# Integration... wtf am I missing here?

Registered User regular
Ok, I get integration, normally get these right, etc. I'm doing some review before a test over it tonight and I have one problem that I don't understand how the teacher came to. Wolfram Alpha get the same answer and I can even see the steps it took and it still doesn't make any sense.

You can see it here in a more readable format.
Integrate[sin3x/(2-2sin^2(3x)) dx]

The answer, apparently, is (1/6)sec(3x) +c

I can get it to (1/6)Integrate[tan(3x)] but the antiderivative of tan(x) is not sec(x)

Wolfram and I do this in a bit different order, but it should not matter.
The wolfram alpha steps then use u-du with u=3x and du=3dx (I pull out 1/2 to get sin/cos first, which becomes tan).
THen wolfram alpha does like me and pulls out the 1/2... and gets tan(u)sec(u) using some sorcery that my feeble mind can't comprehend. I, on the other hand, just have tan(u) and of course the 1/6 from pulling out 1/2 and the u-du stuff.

If you want to see the wolfram steps use this link and paste in the below.
sin(3x)/(2-2sin^2(3x))

What am I missing? My way is clearly wrong because tan(u) has no antiderivative, but I don't see where this sec(u) is coming from.

## Posts

• Registered User regular
edited November 2012
OK, so:

Same as integrate (1/2) * sin (3x) / (1 - sin^2(3x)) dx
which is int (1/2) * sin (3x) / (cos^2(3x)) dx
which is (1/2) * sin (3x) / cos (3x) * 1/ cos (3x) dx
which is (1/2) tan (3x) * sec (3x) dx ... which is a dumb way to put it

(1/6) * sin u / cos^2 (u) du
Let w = cos u, dw = -sin u du

So we get:

(-1/6) * int (1/w^2) dw
= (-1/6) * -1/w + C
= (1/6) * 1/cos 3x + C
= (1/6) sec 3x + C

The important thing here is creative usage of u substitution. When you see the two standard trig functions in a fraction, it's generally a sign they want you to do this.

enlightenedbum on
Herbert Hoover got 40% of the vote in 1932. Friendly reminder.
Warren 2020
• Registered User regular
Oh shit. I was doing 1-sin^2 = cos instead of cos^2. blargh. that's why I couldn't see how the hell a sec got in there, all I had was sin/cos instead of the proper (sin/cos)(1/cos).

I'll keep the double substitution trick in mind as well.
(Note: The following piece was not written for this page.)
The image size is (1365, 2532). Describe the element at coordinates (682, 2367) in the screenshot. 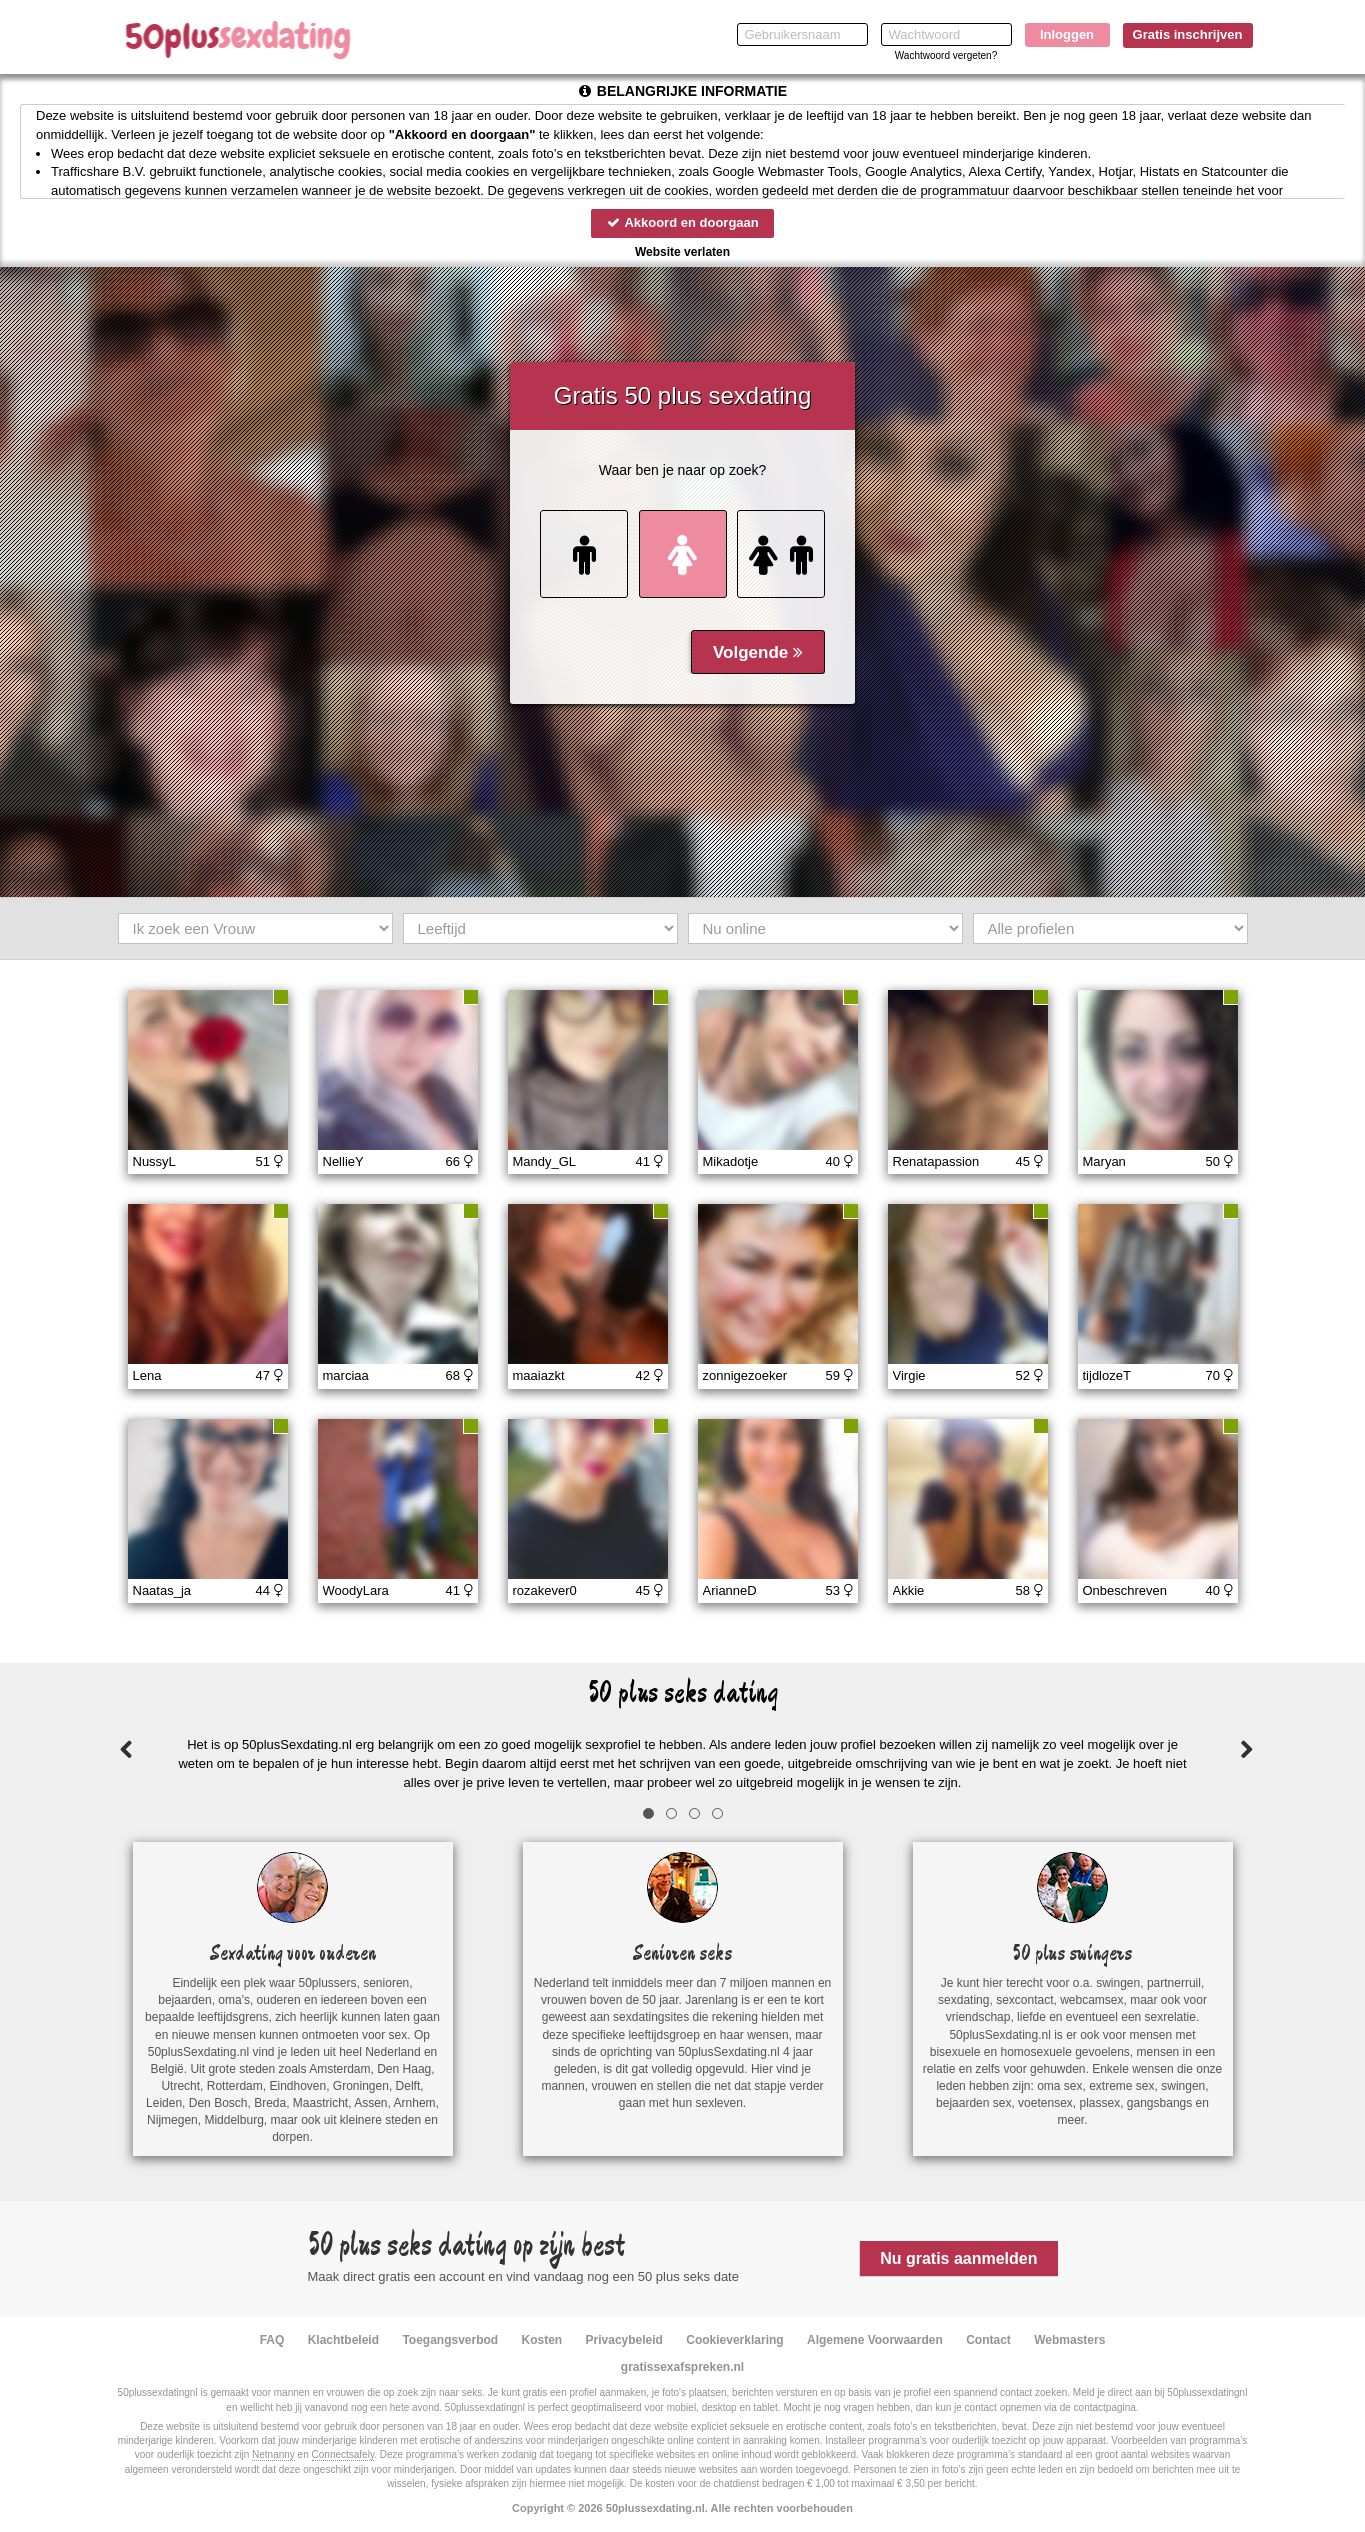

I don't think he's going to do that to us on this test, though.

Thanks for the help.

• Registered User regular
Really you could do both at once, but when you're learning this stuff for the first time it's probably best to just keep things simple and do one thing at a time.

For reference:
u = cos 3x
du = -3 * sin 3x dx

I mean, it's not super difficult, but simple is good when you're starting.
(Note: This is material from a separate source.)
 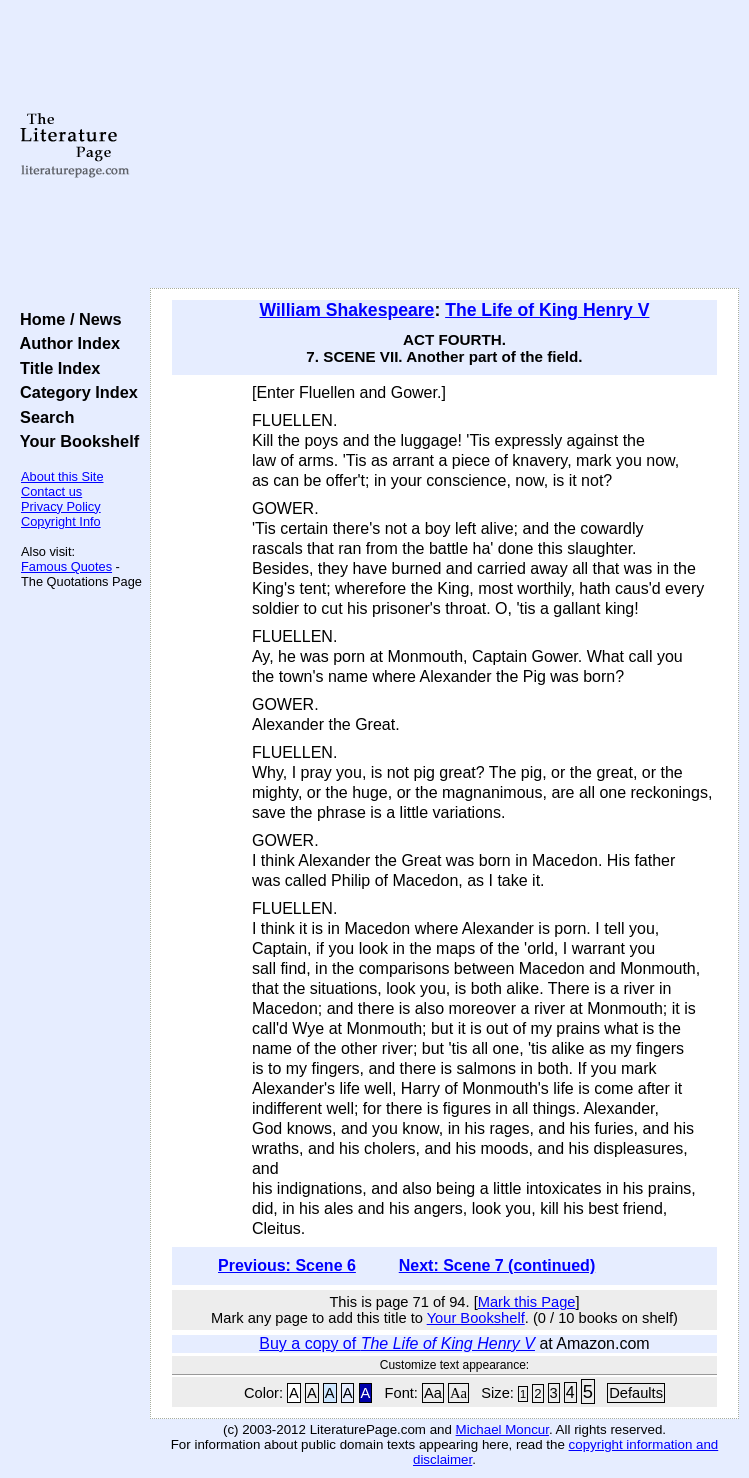 What do you see at coordinates (444, 145) in the screenshot?
I see `[Advertisement]` at bounding box center [444, 145].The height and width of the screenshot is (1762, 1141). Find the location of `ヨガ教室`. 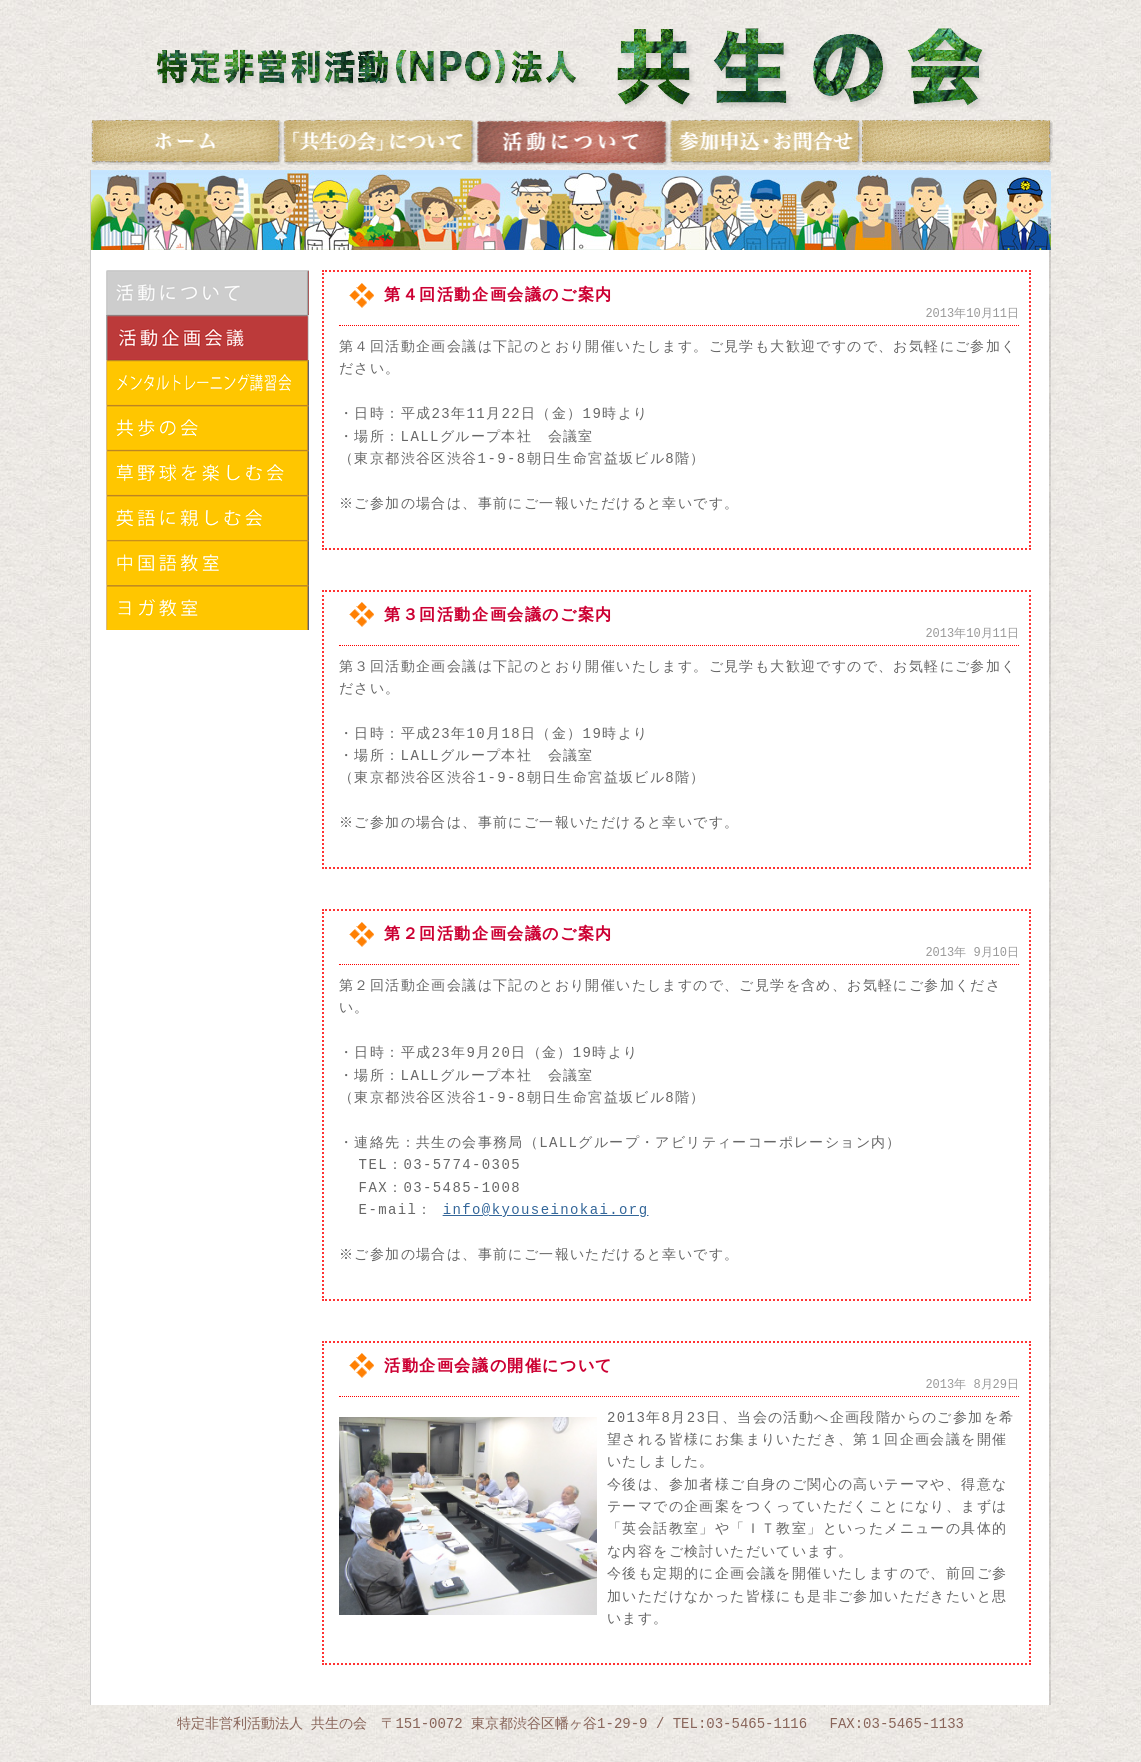

ヨガ教室 is located at coordinates (207, 607).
Herbert Hoover got 40% of the vote in 1932. Friendly reminder.
Warren 2020
• Registered User regular
yeah, and I like to do small steps because then usually I catch the stupid stuff like I did here where I just flat out write it down wrong and keep going. Plus it makes my current teacher give me more points for showing work because he can see that I understood the concept and just did something dumb when it comes to graded work.